WORK REQUIRED —
The required output is a word-for-word restatement of the material below, from the line with "d, What a Fantastic Machin" through its last line, inclusive.

──────────

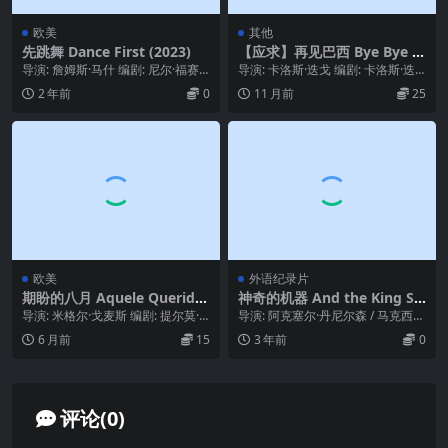
欧美
其他
先跳舞 Dance First (2023)
【应求】再见巴西 Bye Bye B
rasil (1980)
导演: 詹姆斯·马什 编剧: 尼尔·福赛
导演: 卡洛斯·迭戈 编剧: 卡洛斯·迭
思 主演: 艾丹·吉伦 / 加布里埃尔·...
戈 / 莱奥波尔多·塞兰 主演: Bet...
2 年前
0
11 月前
25
欧美
外语纪录片
期盼的八月 Aquele Querido
神奇的机器 And the King Sai
Mês de Agosto (2008)
d, What a Fantastic Machin
导演: 米格尔·戈麦斯 编剧: 提尔莫·
导演: 阿克塞尔·丹尼尔森 / 马克西米
e (2023)
舍罗 / 米格尔·戈麦斯 / 马里亚娜·...
利·范·艾崔克 编剧: 阿克塞尔·丹尼
6 月前
15
3 年前
0
尔...
评论(0)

──────────

PROBLEM SOLUTION —
d, What a Fantastic Machin
导演: 米格尔·戈麦斯 编剧: 提尔莫·
导演: 阿克塞尔·丹尼尔森 / 马克西米
e (2023)
舍罗 / 米格尔·戈麦斯 / 马里亚娜·...
利·范·艾崔克 编剧: 阿克塞尔·丹尼
6 月前
15
3 年前
0
尔...
评论(0)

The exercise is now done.